Muslim students host educational event on Ramadan at LCC

Anna C.K. Smith // The Torch
Ibrahim Hameedah speaks to a crowd about the meaning and significance of Ramadan to the Muslim community. Hameedah moved from Bethlehem, Israel to the U.S. and now owns the restaurant Cafe Soriah in downtown Eugene.
Anna C.K. Smith // The Torch
Leila Jebara speaks about her love for Ramadan and celebrating it in her home country of Kuwait. Jebara is one of the few student organizers of the event and spoke fondly about mosques opening their doors to the public for nightly Iftar meals during Ramadan.

On Thursday, May 31, the Muslim Student Association of Lane Community College hosted an event at LCC’s downtown campus to discuss the practices and purpose of the Muslim celebration of Ramadan.

Ramadan is the ninth month of the lunar calendar, which is made up of 354 days. During this month, Muslims fast from food, water, sexual relations and smoking from sunrise to sunset each day for 30 days. Ramadan celebrates the day when the Quran, the Islamic holy book, was revealed to the prophet Muhammad.

The LCC event included anecdotes and personal stories from Muslim members of the Eugene community who also sung verses from the Quran.
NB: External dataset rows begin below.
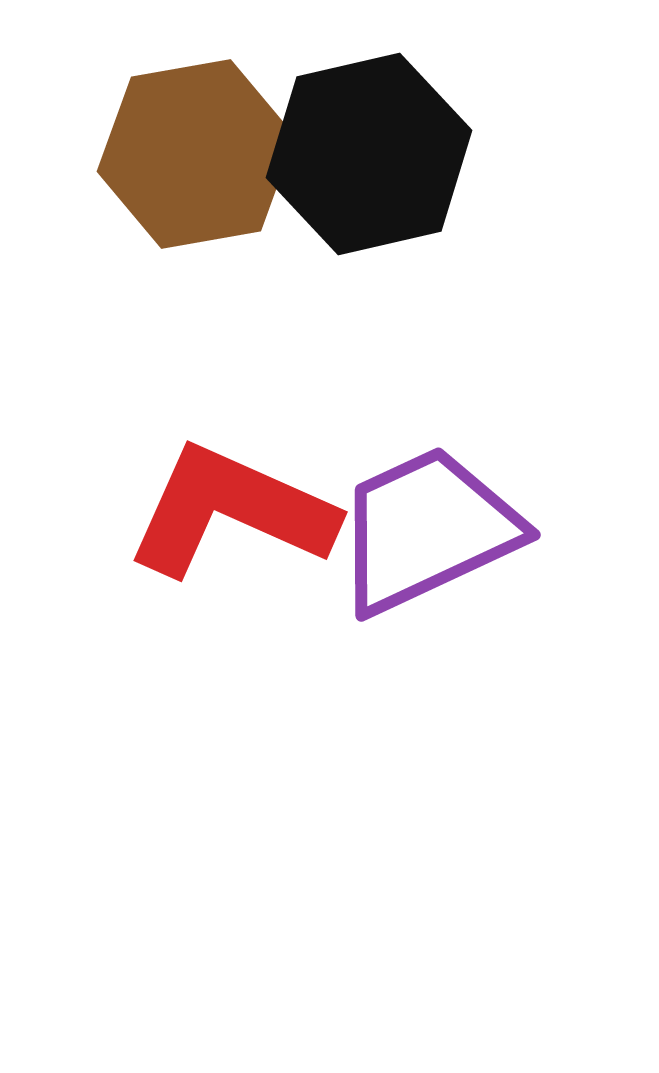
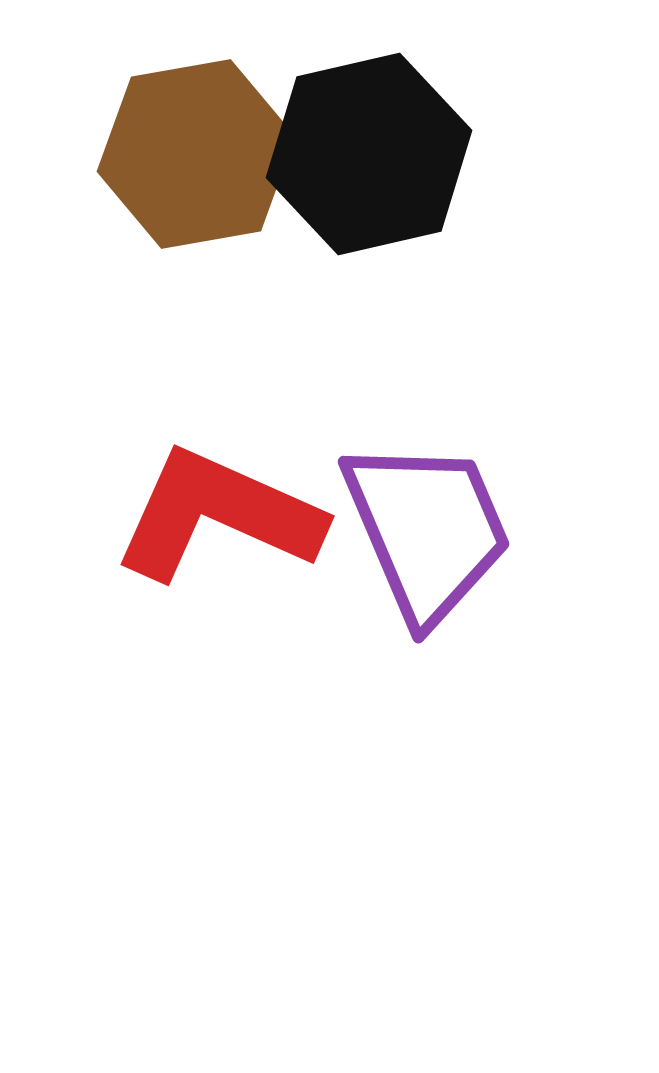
red L-shape: moved 13 px left, 4 px down
purple trapezoid: rotated 92 degrees clockwise
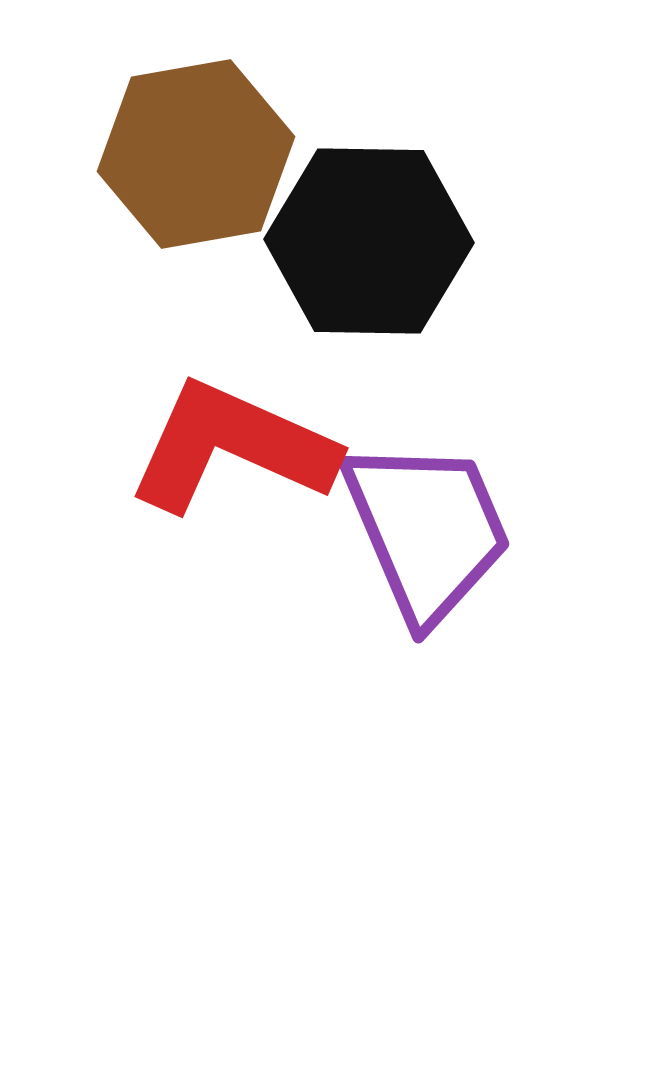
black hexagon: moved 87 px down; rotated 14 degrees clockwise
red L-shape: moved 14 px right, 68 px up
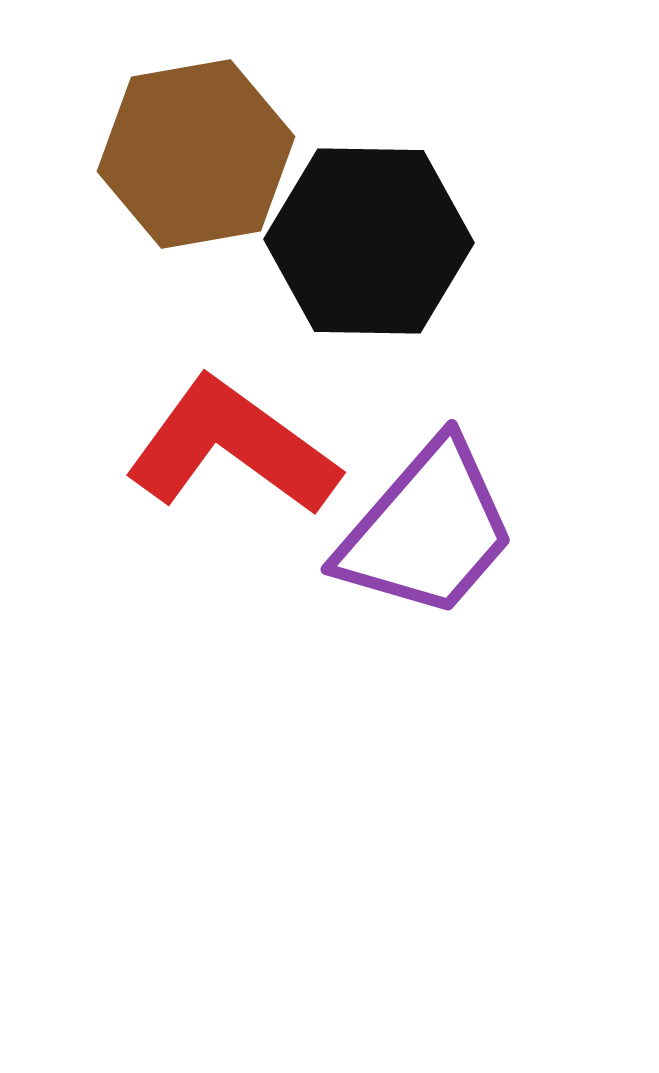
red L-shape: rotated 12 degrees clockwise
purple trapezoid: rotated 64 degrees clockwise
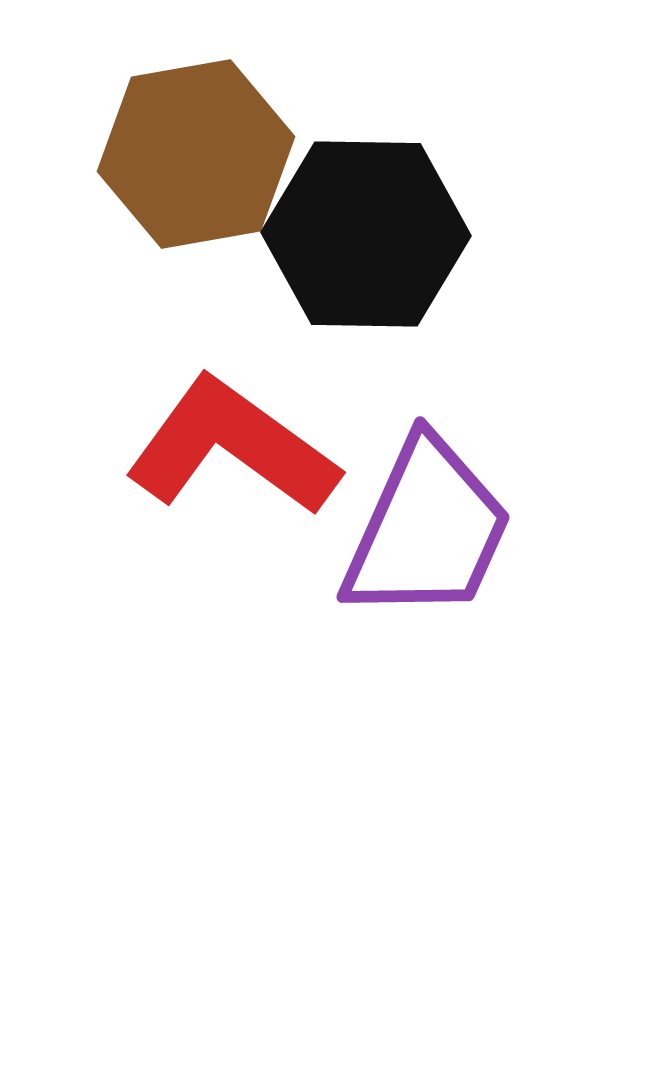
black hexagon: moved 3 px left, 7 px up
purple trapezoid: rotated 17 degrees counterclockwise
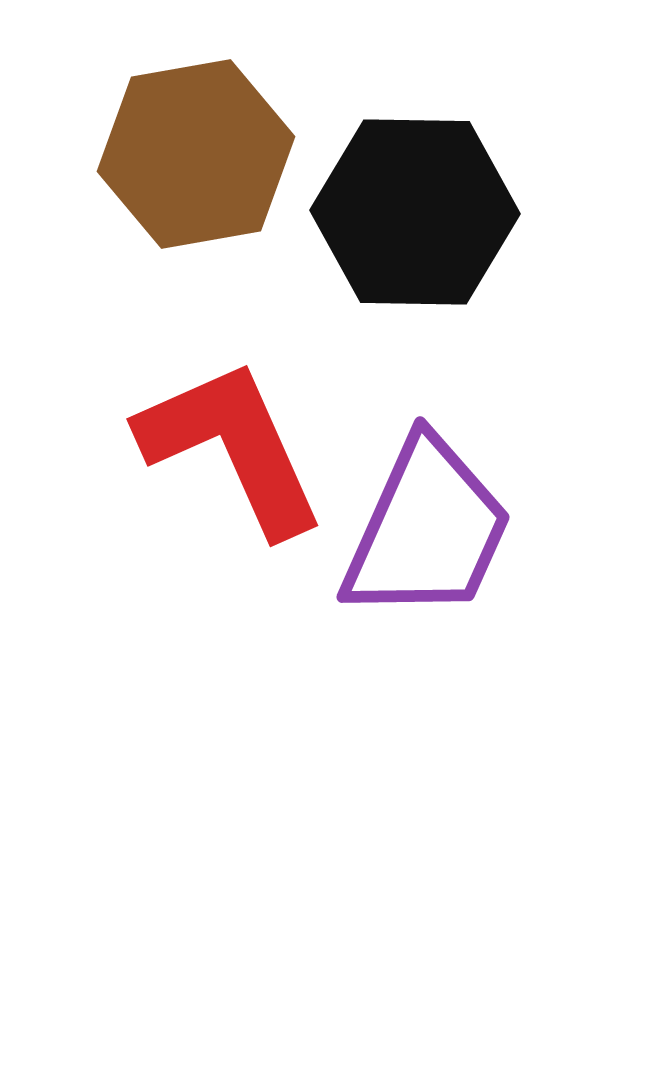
black hexagon: moved 49 px right, 22 px up
red L-shape: rotated 30 degrees clockwise
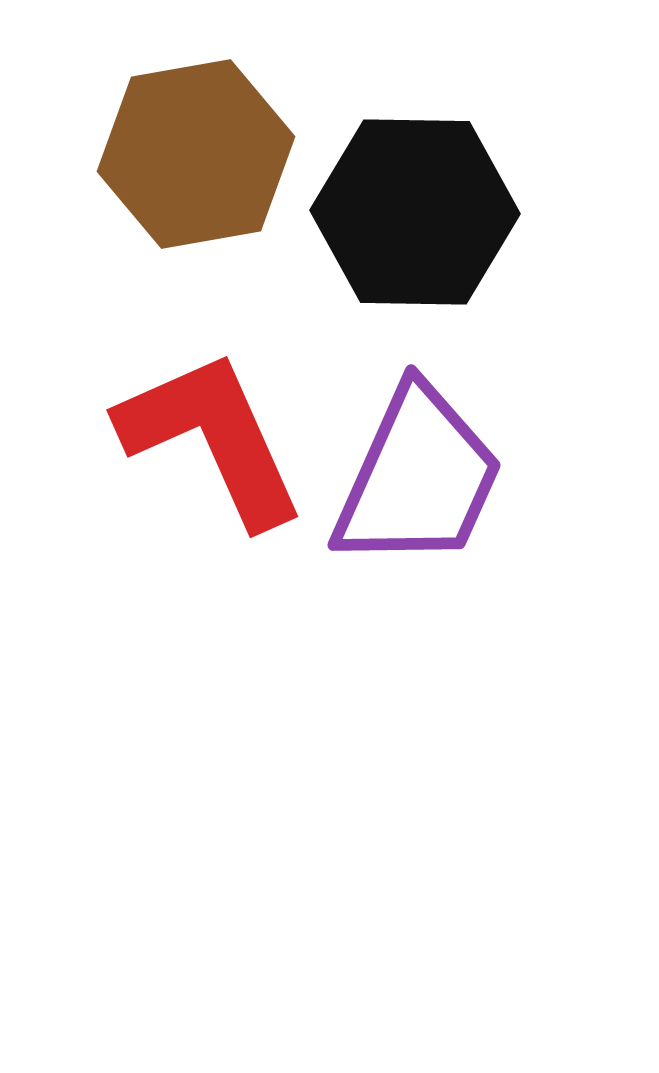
red L-shape: moved 20 px left, 9 px up
purple trapezoid: moved 9 px left, 52 px up
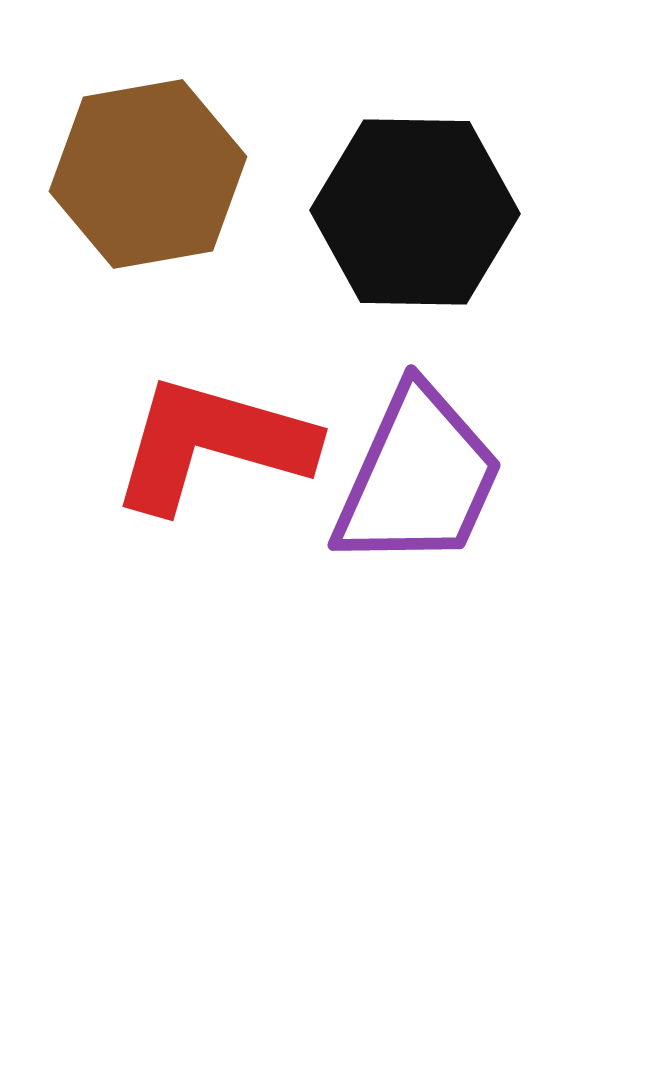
brown hexagon: moved 48 px left, 20 px down
red L-shape: moved 6 px down; rotated 50 degrees counterclockwise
Lyrics were projected onto a screen in both Arabic and English.

Ibrahim Hamide, the event’s guest speaker, as well as the owner of Cafe Soriah on 13th Avenue, explained that Ramadan brings people “closer to God so that they can become better human beings.” Hamide, who grew up in Bethlehem, Israel and moved to the U.S. in 1969, said that Ramadan strengthens Muslims’ self-control. This self-control, he said, is what allowed him to quit smoking cold-turkey after 30 years. Ramadan is also a month of selflessness and a sense of connectivity with others, Hamide said.
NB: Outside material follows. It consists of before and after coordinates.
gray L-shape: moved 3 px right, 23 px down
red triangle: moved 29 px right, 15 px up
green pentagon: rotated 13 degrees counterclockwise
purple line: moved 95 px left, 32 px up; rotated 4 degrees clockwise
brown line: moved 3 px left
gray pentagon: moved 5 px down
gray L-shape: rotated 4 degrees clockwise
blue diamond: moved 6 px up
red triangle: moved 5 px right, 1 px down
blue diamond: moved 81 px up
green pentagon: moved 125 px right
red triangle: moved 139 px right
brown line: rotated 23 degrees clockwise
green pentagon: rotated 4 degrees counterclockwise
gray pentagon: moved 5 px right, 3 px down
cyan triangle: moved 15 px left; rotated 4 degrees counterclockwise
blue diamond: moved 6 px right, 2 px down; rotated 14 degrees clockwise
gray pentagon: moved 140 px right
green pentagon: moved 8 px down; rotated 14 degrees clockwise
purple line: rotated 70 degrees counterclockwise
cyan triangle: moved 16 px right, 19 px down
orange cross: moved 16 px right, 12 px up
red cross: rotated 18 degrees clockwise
“When we fast, when our stomachs growl, we think about those whose stomachs also growl,” Hamide said, “and perhaps this will command us to help others.”

After answering questions from the audience, Hamide passed the microphone to Muslim members of the LCC student body, each of whom shared their experiences with Ramadan in their home countries.

Kaula Hafsia, from Tunisia, described the common practice of preparing sweets during the last 15 days of Ramadan. Leila Jebara shared that it is common in Kuwait to donate clothes and food to the elderly and orphans during this month. She also described the diversity of food from countries, including Lebanon and India, provided by mosques after each fast.
To Malaysian student Noor Ibrahim, Ramadan is not only about the night markets or the food after the fast, but more importantly about relationships.

“Ramadan is about being with people,” Ibrahim said, “People are always busy, but Ramadan brings you together.”